Saved data entries:
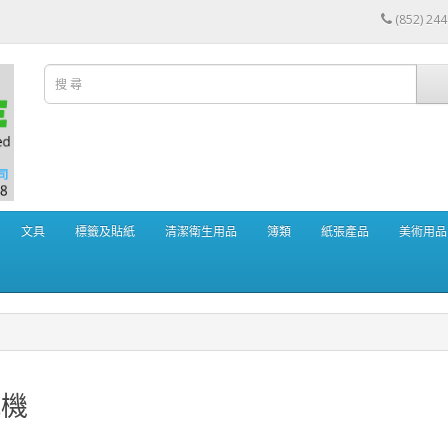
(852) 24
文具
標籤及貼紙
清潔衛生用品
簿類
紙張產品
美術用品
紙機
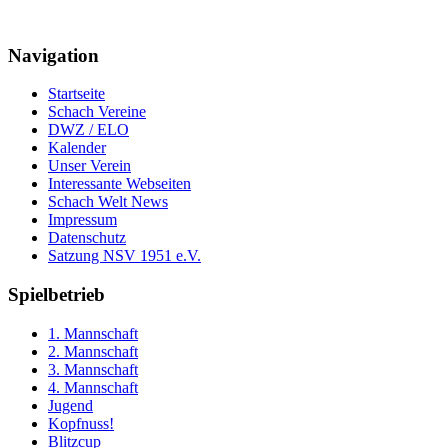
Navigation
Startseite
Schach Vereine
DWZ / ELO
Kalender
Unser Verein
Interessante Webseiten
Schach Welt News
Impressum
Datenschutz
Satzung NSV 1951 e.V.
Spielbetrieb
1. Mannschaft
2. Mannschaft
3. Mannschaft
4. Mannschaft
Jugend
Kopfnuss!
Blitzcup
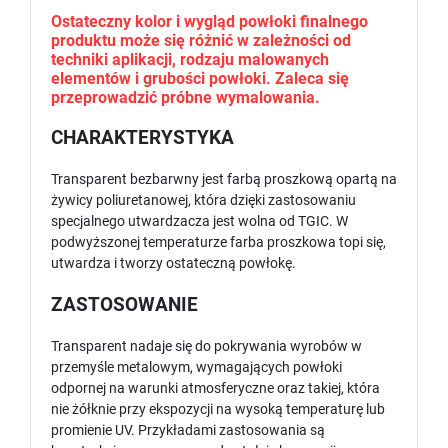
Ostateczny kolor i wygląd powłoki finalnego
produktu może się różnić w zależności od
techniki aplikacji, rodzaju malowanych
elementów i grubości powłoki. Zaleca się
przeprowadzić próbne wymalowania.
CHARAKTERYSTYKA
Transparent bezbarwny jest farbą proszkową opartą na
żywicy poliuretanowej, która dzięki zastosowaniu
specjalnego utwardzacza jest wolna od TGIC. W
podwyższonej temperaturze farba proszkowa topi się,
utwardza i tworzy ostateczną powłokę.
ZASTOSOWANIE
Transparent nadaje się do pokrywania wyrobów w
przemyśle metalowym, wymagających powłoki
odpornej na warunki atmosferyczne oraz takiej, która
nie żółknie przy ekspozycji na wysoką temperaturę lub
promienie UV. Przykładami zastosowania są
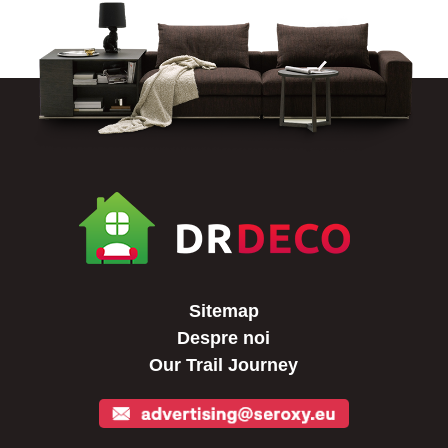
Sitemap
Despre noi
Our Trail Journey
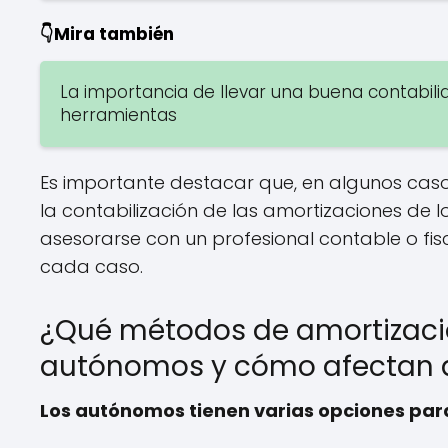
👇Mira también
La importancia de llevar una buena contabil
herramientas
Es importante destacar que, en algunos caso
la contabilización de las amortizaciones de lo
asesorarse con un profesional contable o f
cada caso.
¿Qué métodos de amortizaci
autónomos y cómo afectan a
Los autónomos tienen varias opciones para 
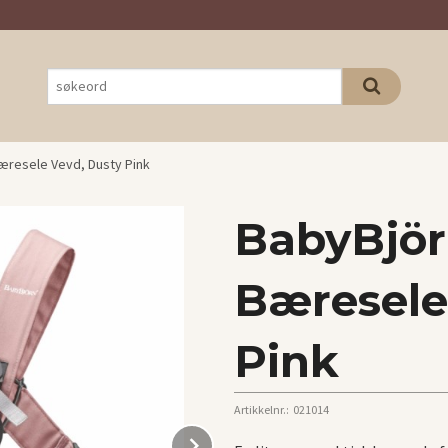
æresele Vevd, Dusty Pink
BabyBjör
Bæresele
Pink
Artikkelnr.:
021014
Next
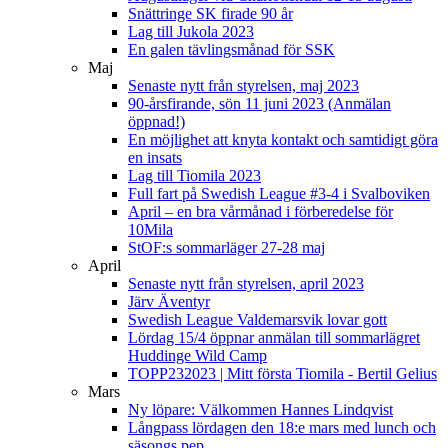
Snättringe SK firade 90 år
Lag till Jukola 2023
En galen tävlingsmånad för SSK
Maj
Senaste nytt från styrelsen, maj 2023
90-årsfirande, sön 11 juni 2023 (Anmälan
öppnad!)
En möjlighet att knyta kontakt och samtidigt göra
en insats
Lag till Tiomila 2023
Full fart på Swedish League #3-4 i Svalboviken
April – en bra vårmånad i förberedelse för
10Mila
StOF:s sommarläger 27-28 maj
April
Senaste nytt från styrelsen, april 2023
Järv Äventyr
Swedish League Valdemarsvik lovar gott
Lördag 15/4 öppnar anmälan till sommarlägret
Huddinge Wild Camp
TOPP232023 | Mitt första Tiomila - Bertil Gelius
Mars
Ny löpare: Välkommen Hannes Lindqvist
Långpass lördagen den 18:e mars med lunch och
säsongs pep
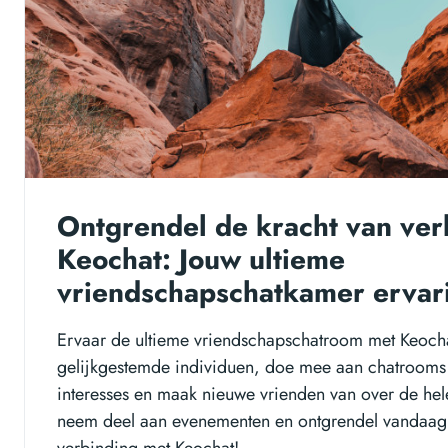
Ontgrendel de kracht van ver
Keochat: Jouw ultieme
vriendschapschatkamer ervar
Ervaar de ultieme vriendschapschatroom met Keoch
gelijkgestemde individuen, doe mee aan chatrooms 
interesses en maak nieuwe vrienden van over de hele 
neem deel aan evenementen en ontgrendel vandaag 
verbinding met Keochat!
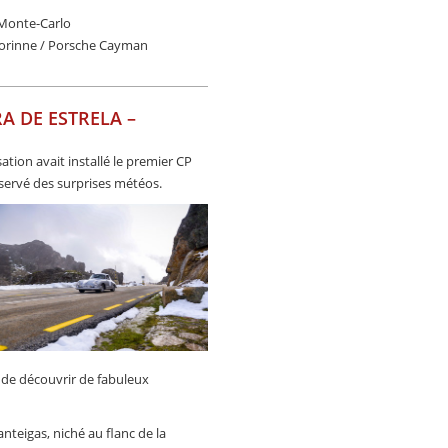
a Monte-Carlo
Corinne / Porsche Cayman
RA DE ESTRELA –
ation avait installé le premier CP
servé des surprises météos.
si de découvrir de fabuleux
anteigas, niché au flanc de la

◆ PROBLEM STATEMENT: Needed here is a verbatim copy of the data from the first line through the line with "Es importante destacar que, en algunos caso", without pictures.

◆ SOLUTION FOR THIS EXERCISE:
(852) 24
文具
標籤及貼紙
清潔衛生用品
簿類
紙張產品
美術用品
紙機
Navigation
Startseite
Schach Vereine
DWZ / ELO
Kalender
Unser Verein
Interessante Webseiten
Schach Welt News
Impressum
Datenschutz
Satzung NSV 1951 e.V.
Spielbetrieb
1. Mannschaft
2. Mannschaft
3. Mannschaft
4. Mannschaft
Jugend
Kopfnuss!
Blitzcup
Ostateczny kolor i wygląd powłoki finalnego
produktu może się różnić w zależności od
techniki aplikacji, rodzaju malowanych
elementów i grubości powłoki. Zaleca się
przeprowadzić próbne wymalowania.
CHARAKTERYSTYKA
Transparent bezbarwny jest farbą proszkową opartą na
żywicy poliuretanowej, która dzięki zastosowaniu
specjalnego utwardzacza jest wolna od TGIC. W
podwyższonej temperaturze farba proszkowa topi się,
utwardza i tworzy ostateczną powłokę.
ZASTOSOWANIE
Transparent nadaje się do pokrywania wyrobów w
przemyśle metalowym, wymagających powłoki
odpornej na warunki atmosferyczne oraz takiej, która
nie żółknie przy ekspozycji na wysoką temperaturę lub
promienie UV. Przykładami zastosowania są
Sitemap
Despre noi
Our Trail Journey
👇Mira también
La importancia de llevar una buena contabil
herramientas
Es importante destacar que, en algunos caso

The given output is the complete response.